Few have embarked on this project, however, because one of the effects of the politicisation of debates about Australia’s colonial past has been to make scholars cautious about historicising Indigenous Australians as intellectuals. It has been safer to idealise and essentialise articulate Aboriginality (“always was, always will be”) or simply leave the utterances of past Aboriginal people in the margins of narratives based on the much-quoted axiom that colonisation “is a structure not an event.” To assume that historical events do little more than enact the underlying structure of Australia’s colonisation diminishes our curiosity about contexts of Indigenous agency that were different from those of the more recent past. We have lacked ambition to understand how certain Aboriginal utterances, worded in unfamiliar ways, were pertinent to those who then spoke and heard them.

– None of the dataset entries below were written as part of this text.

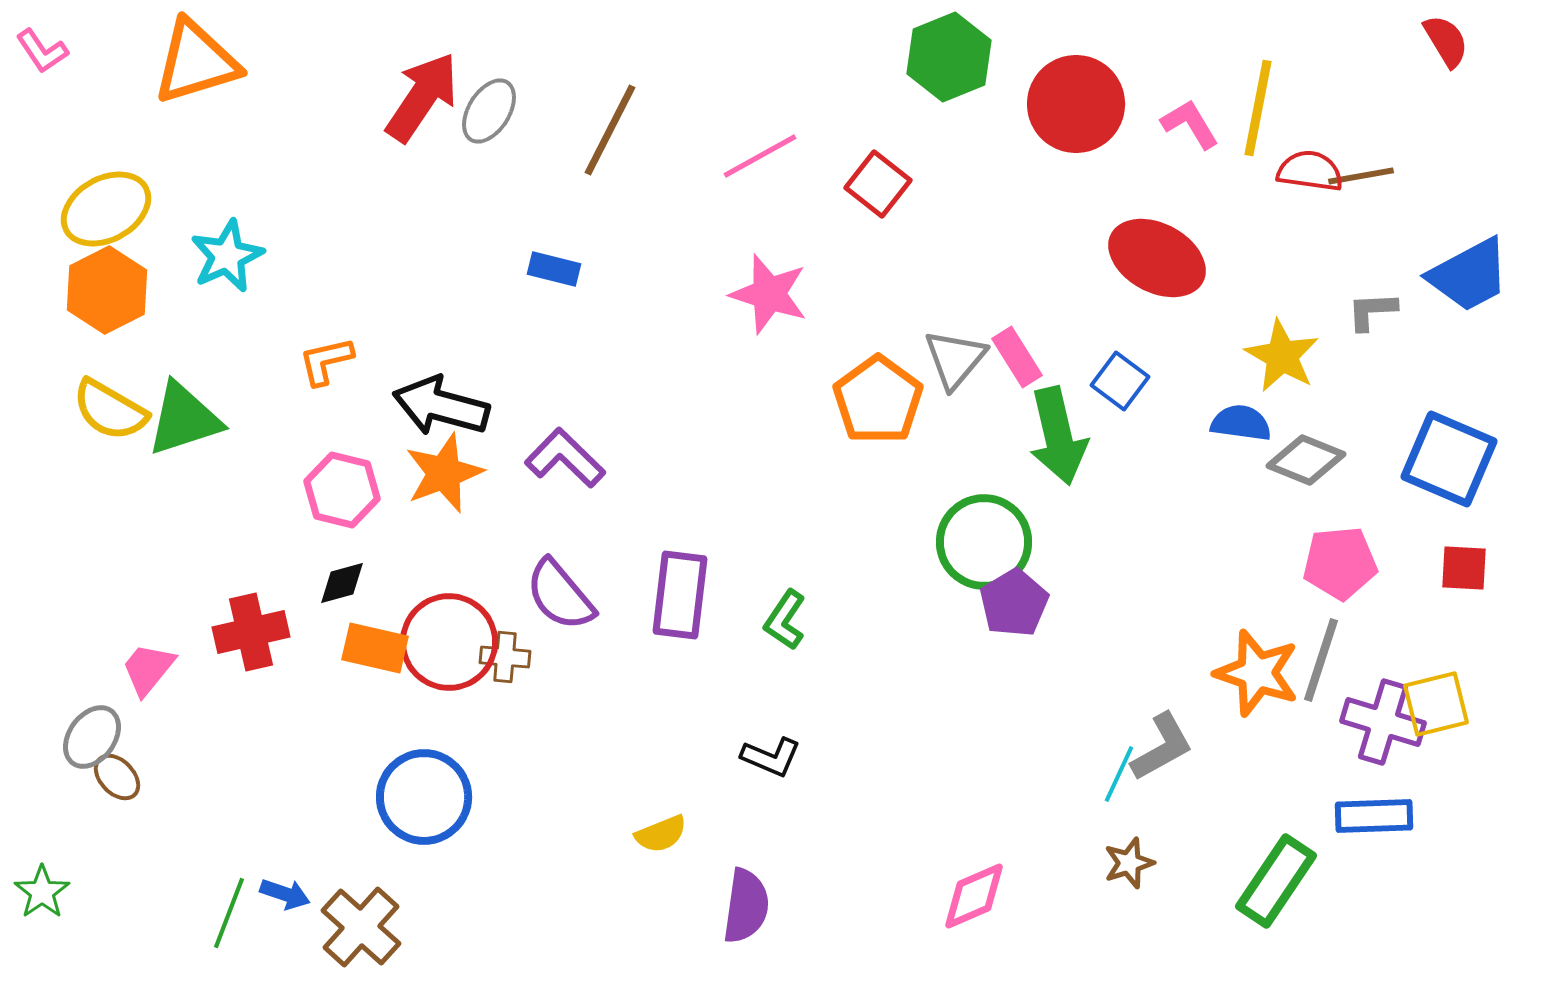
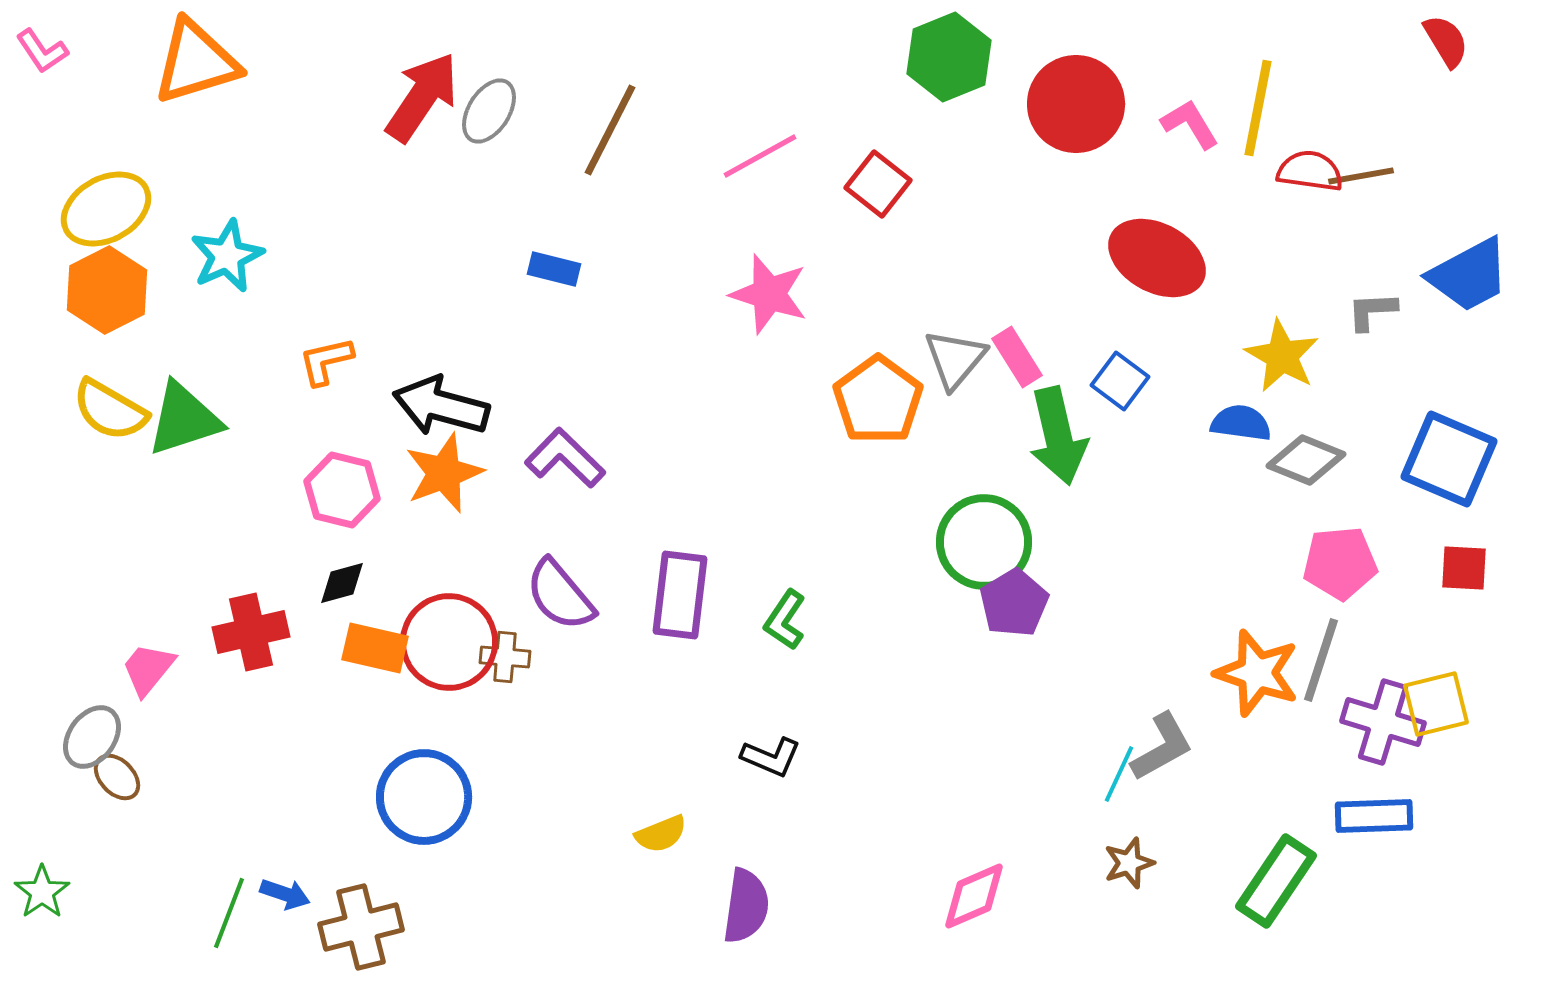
brown cross at (361, 927): rotated 34 degrees clockwise
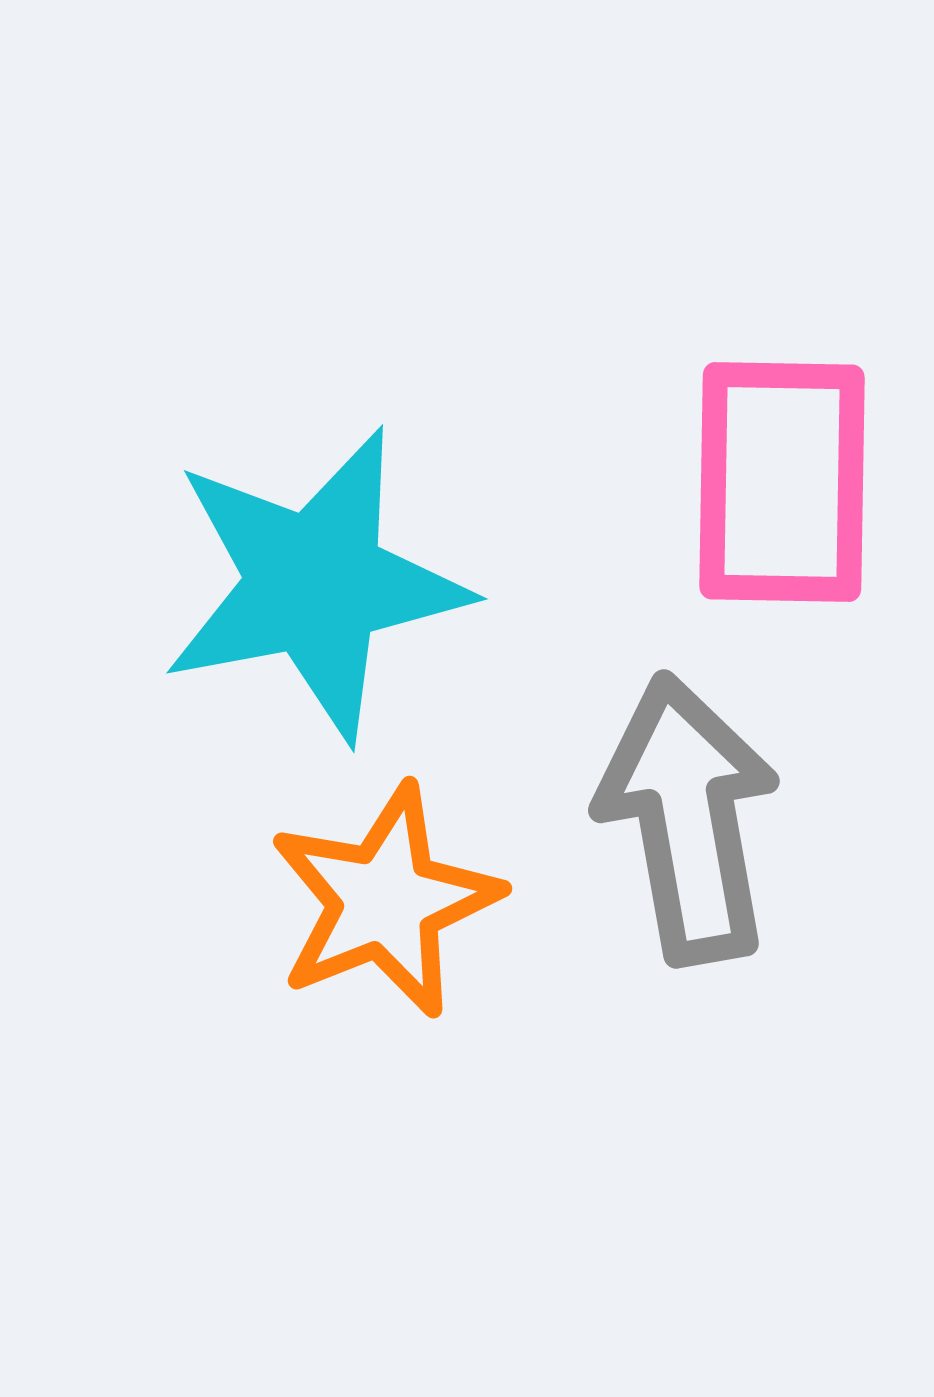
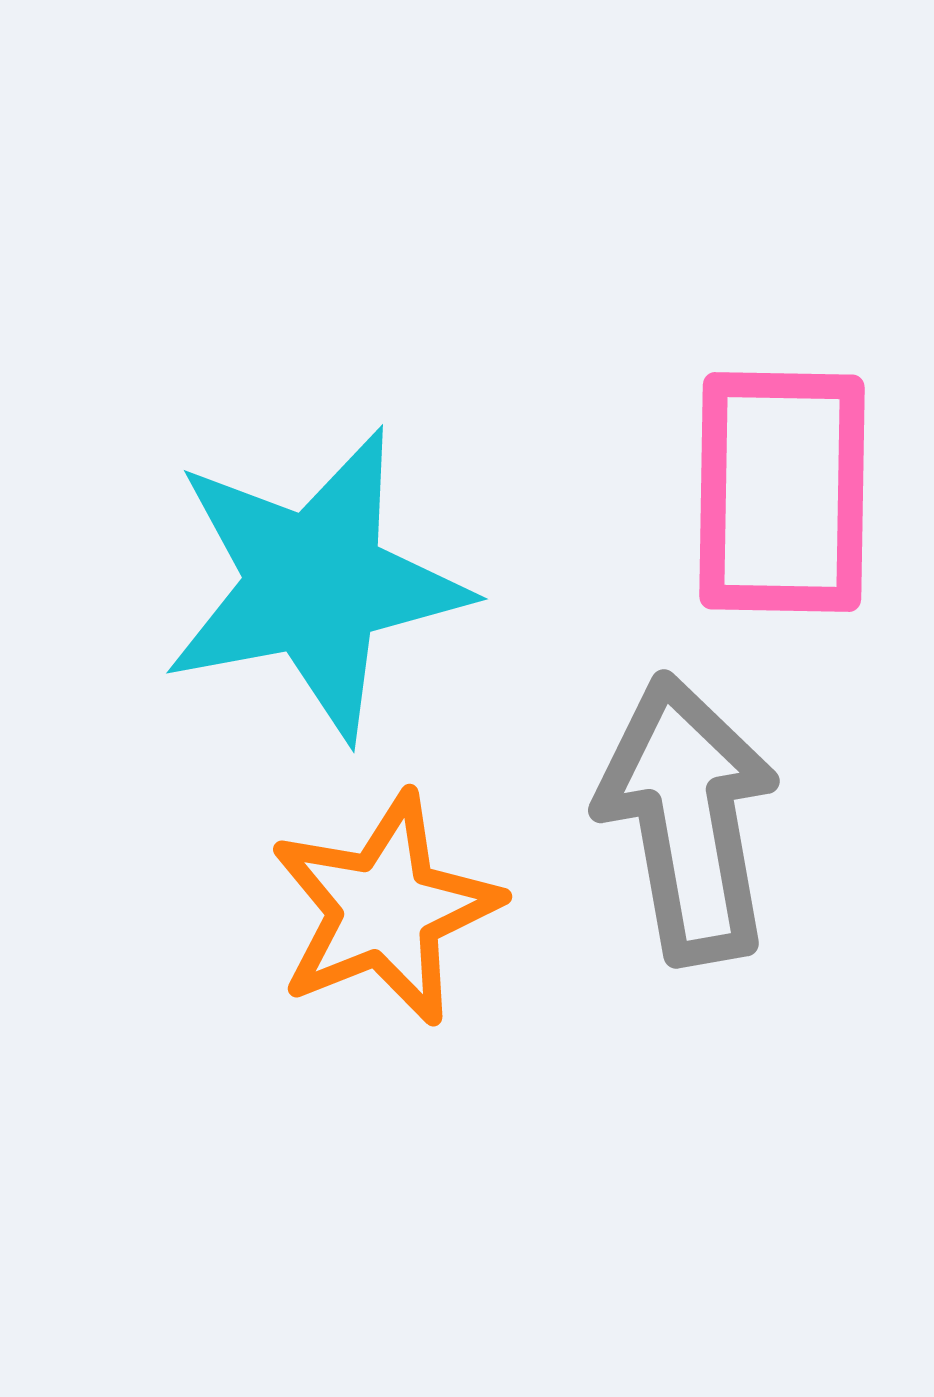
pink rectangle: moved 10 px down
orange star: moved 8 px down
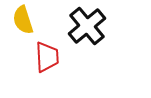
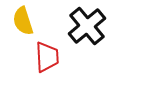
yellow semicircle: moved 1 px down
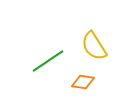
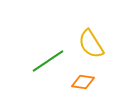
yellow semicircle: moved 3 px left, 2 px up
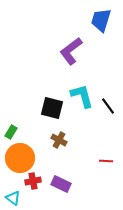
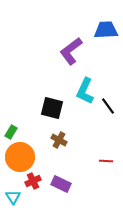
blue trapezoid: moved 5 px right, 10 px down; rotated 70 degrees clockwise
cyan L-shape: moved 3 px right, 5 px up; rotated 140 degrees counterclockwise
orange circle: moved 1 px up
red cross: rotated 14 degrees counterclockwise
cyan triangle: moved 1 px up; rotated 21 degrees clockwise
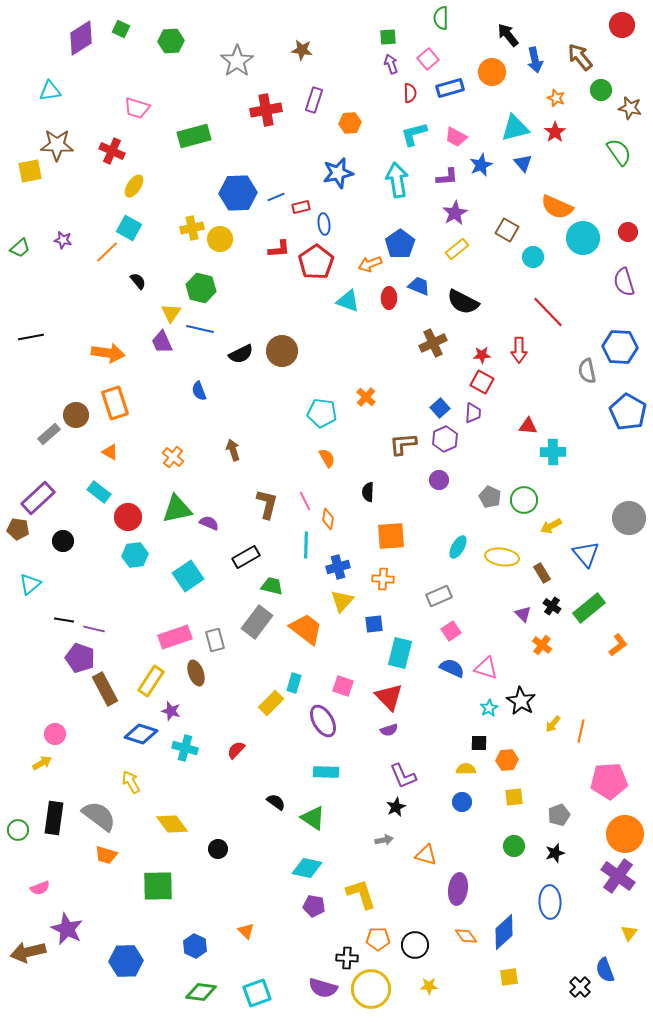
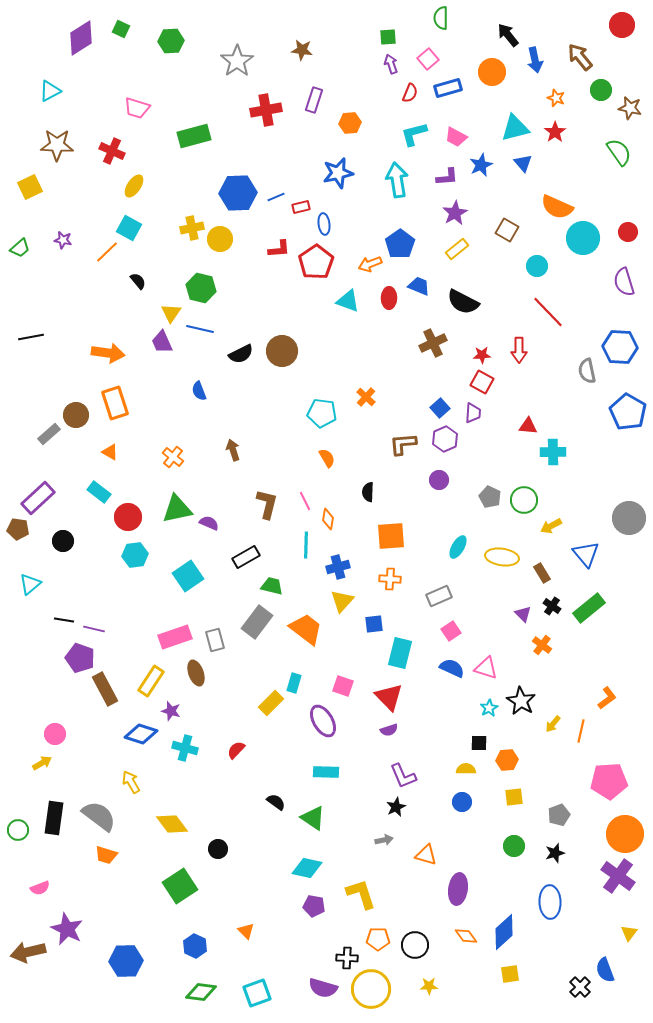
blue rectangle at (450, 88): moved 2 px left
cyan triangle at (50, 91): rotated 20 degrees counterclockwise
red semicircle at (410, 93): rotated 24 degrees clockwise
yellow square at (30, 171): moved 16 px down; rotated 15 degrees counterclockwise
cyan circle at (533, 257): moved 4 px right, 9 px down
orange cross at (383, 579): moved 7 px right
orange L-shape at (618, 645): moved 11 px left, 53 px down
green square at (158, 886): moved 22 px right; rotated 32 degrees counterclockwise
yellow square at (509, 977): moved 1 px right, 3 px up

One lamentable effect of the current popularity of the axiom that colonisation is a structure not an event is that the past becomes too familiar when it would be better to allow it to be strange. Historical enquiry (enjoined as “truth-telling”) can easily become a search for ideological reassurance. It would be all too easy to keep Cooper behind the screen of our “presentism” — a revered ancestor of current Indigenous protest, but not to be too closely examined and rarely quoted.

By attempting a full biography — notwithstanding gaps in the record — Attwood shows us that the man who found his voice (and the attention of politicians and the press) on the eve of the second world war was formed ideologically by the end of the nineteenth century.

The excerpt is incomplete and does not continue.